**What the task requires:**
A word-for-word copy of the records below is needed, without the images.

(Transcribed page contents)

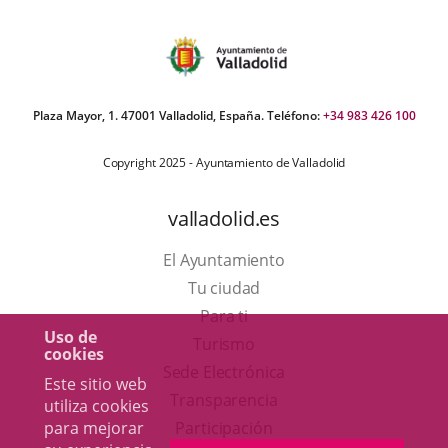
Plaza Mayor, 1. 47001 Valladolid, España. Teléfono:
+34 983 426 100
Copyright 2025 - Ayuntamiento de Valladolid
valladolid.es
El Ayuntamiento
Tu ciudad
Para ti
Uso de
Este
Turismo
cookies
enlace
Enlace
Sede Electrónica
Este sitio web
se
a
Transparencia
utiliza cookies
abrirá
una
para mejorar
Participación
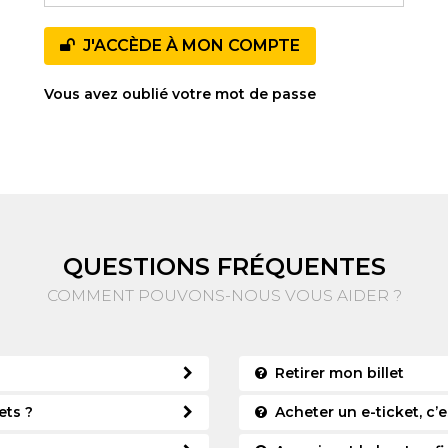
J'ACCÈDE À MON COMPTE
Vous avez oublié votre mot de passe
QUESTIONS FRÉQUENTES
COMMENT POUVONS-NOUS VOUS AIDER ?
Retirer mon billet
ets ?
Acheter un e-ticket, c’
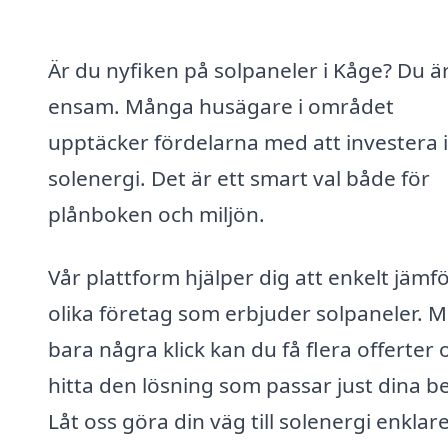
Är du nyfiken på solpaneler i Kåge? Du är
ensam. Många husägare i området
upptäcker fördelarna med att investera i
solenergi. Det är ett smart val både för
plånboken och miljön.
Vår plattform hjälper dig att enkelt jämf
olika företag som erbjuder solpaneler. 
bara några klick kan du få flera offerter 
hitta den lösning som passar just dina b
Låt oss göra din väg till solenergi enklare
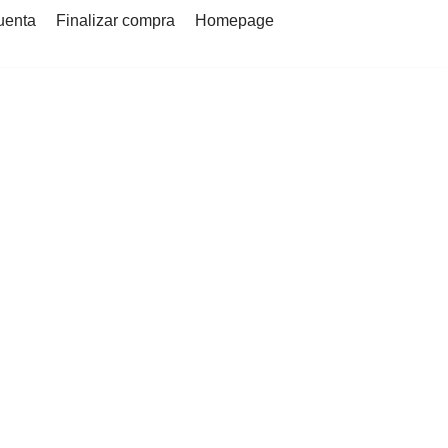
uenta
Finalizar compra
Homepage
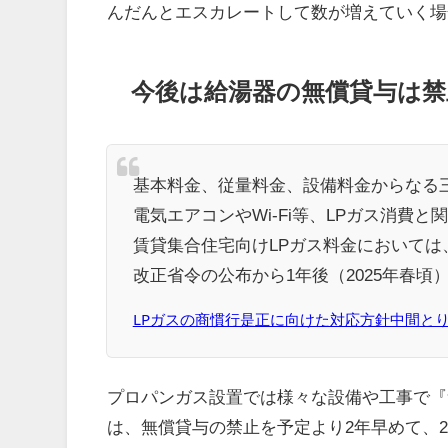
んだんとエスカレートして数が増えていく場
今後は給湯器の無償貸与は禁
基本料金、従量料金、設備料金からなる
電気エアコンやWi-Fi等、LPガス消費
賃貸集合住宅向けLPガス料金において
改正省令の公布から1年後（2025年春頃
LPガスの商慣行是正に向けた対応方針中間とり
プロパンガス設置では様々な設備や工事で『
は、無償貸与の禁止を予定より2年早めて、2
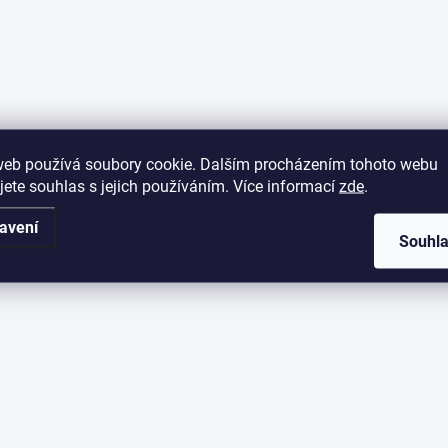
web používá soubory cookie. Dalším procházením tohoto webu
jete souhlas s jejich používáním. Více informací
zde
.
avení
Souhl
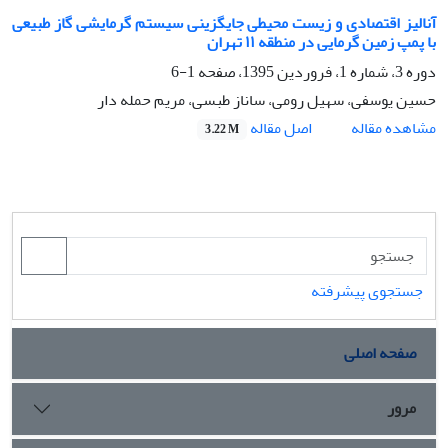
آنالیز اقتصادی و زیست محیطی جایگزینی سیستم گرمایشی گاز طبیعی
با پمپ زمین گرمایی در منطقه ١١ تهران
دوره 3، شماره 1، فروردین 1395، صفحه
1-6
حسین یوسفی، سهیل رومی، ساناز طبسی، مریم حمله دار
اصل مقاله
مشاهده مقاله
3.22 M
جستجوی پیشرفته
صفحه اصلی
مرور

**Exercise output:**
Plaza Mayor, 1. 47001 Valladolid, España. Teléfono:
+34 983 426 100
Copyright 2025 - Ayuntamiento de Valladolid
valladolid.es
El Ayuntamiento
Tu ciudad
Para ti
Uso de
Este
Turismo
cookies
enlace
Enlace
Sede Electrónica
Este sitio web
se
a
Transparencia
utiliza cookies
abrirá
una
para mejorar
Participación
J'ACCÈDE À MON COMPTE
Vous avez oublié votre mot de passe
QUESTIONS FRÉQUENTES
COMMENT POUVONS-NOUS VOUS AIDER ?
Retirer mon billet
ets ?
Acheter un e-ticket, c’
Är du nyfiken på solpaneler i Kåge? Du är
ensam. Många husägare i området
upptäcker fördelarna med att investera i
solenergi. Det är ett smart val både för
plånboken och miljön.
Vår plattform hjälper dig att enkelt jämf
olika företag som erbjuder solpaneler. 
bara några klick kan du få flera offerter 
hitta den lösning som passar just dina b
Låt oss göra din väg till solenergi enklare
uenta
Finalizar compra
Homepage
んだんとエスカレートして数が増えていく場
今後は給湯器の無償貸与は禁
基本料金、従量料金、設備料金からなる
電気エアコンやWi-Fi等、LPガス消費
賃貸集合住宅向けLPガス料金において
改正省令の公布から1年後（2025年春頃
LPガスの商慣行是正に向けた対応方針中間とり
プロパンガス設置では様々な設備や工事で『
は、無償貸与の禁止を予定より2年早めて、2
web používá soubory cookie. Dalším procházením tohoto webu
jete souhlas s jejich používáním. Více informací
zde
.
avení
Souhl
آنالیز اقتصادی و زیست محیطی جایگزینی سیستم گرمایشی گاز طبیعی
با پمپ زمین گرمایی در منطقه ١١ تهران
دوره 3، شماره 1، فروردین 1395، صفحه
1-6
حسین یوسفی، سهیل رومی، ساناز طبسی، مریم حمله دار
اصل مقاله
مشاهده مقاله
3.22 M
جستجوی پیشرفته
صفحه اصلی
مرور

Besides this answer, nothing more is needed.